A few studies have shown that the bioactive components of cruciferous vegetables can have beneficial effects on biomarkers of cancer-related processes in people. For example, one study found that indole-3-carbinol was more effective than placebo in reducing the growth of abnormal cells on the surface of the cervix (20).
In addition, several case-control studies have shown that specific forms of the gene that encodes glutathione S-transferase, which is the enzyme that metabolizes and helps eliminate isothiocyanates from the body, may influence the association between cruciferous vegetable intake and human lung and colorectal cancer risk (21-23).
Are cruciferous vegetables part of a healthy diet?
The federal government’s Dietary Guidelines for Americans 2010 recommend consuming a variety of vegetables each day. Different vegetables are rich in different nutrients.
Vegetables are categorized into five subgroups: dark-green, red and orange, beans and peas (legumes), starchy, and other vegetables. Cruciferous vegetables fall into the “dark-green vegetables” category and the “other vegetables” category. More information about vegetables and diet, including how much of these foods should be eaten daily or weekly, is available from the U.S. Department of Agriculture website Choose My Plate.

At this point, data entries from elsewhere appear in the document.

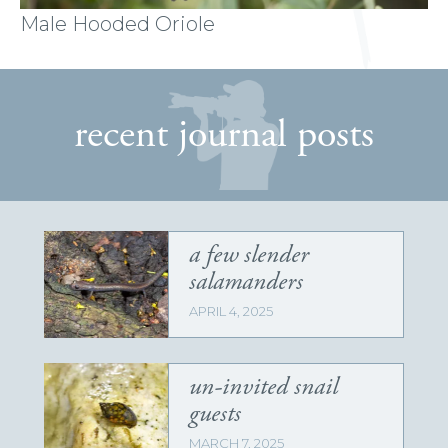
Male Hooded Oriole
recent journal posts
a few slender
salamanders
APRIL 4, 2025
un-invited snail
guests
MARCH 7, 2025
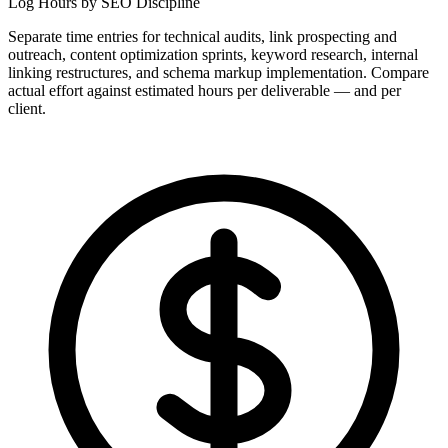
Log Hours by SEO Discipline
Separate time entries for technical audits, link prospecting and
outreach, content optimization sprints, keyword research, internal
linking restructures, and schema markup implementation. Compare
actual effort against estimated hours per deliverable — and per
client.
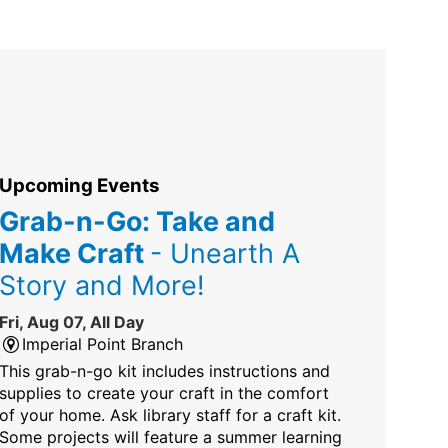
Upcoming Events
Grab-n-Go: Take and
Make Craft
- Unearth A
Story and More!
Fri, Aug 07, All Day
Imperial Point Branch
This grab-n-go kit includes instructions and
supplies to create your craft in the comfort
of your home. Ask library staff for a craft kit.
Some projects will feature a summer learning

Higher consumption of vegetables in general may protect against some diseases, including some types of cancer. However, when researchers try to distinguish cruciferous vegetables from other foods in the diet, it can be challenging to get clear results because study participants may have trouble remembering precisely what they ate. Also, people who eat cruciferous vegetables may be more likely than people who don’t to have other healthy behaviors that reduce disease risk. It is also possible that some people, because of their genetic background, metabolize dietary isothiocyanates differently. However, research has not yet revealed a specific group of people who, because of their genetics, benefit more than other people from eating cruciferous vegetables.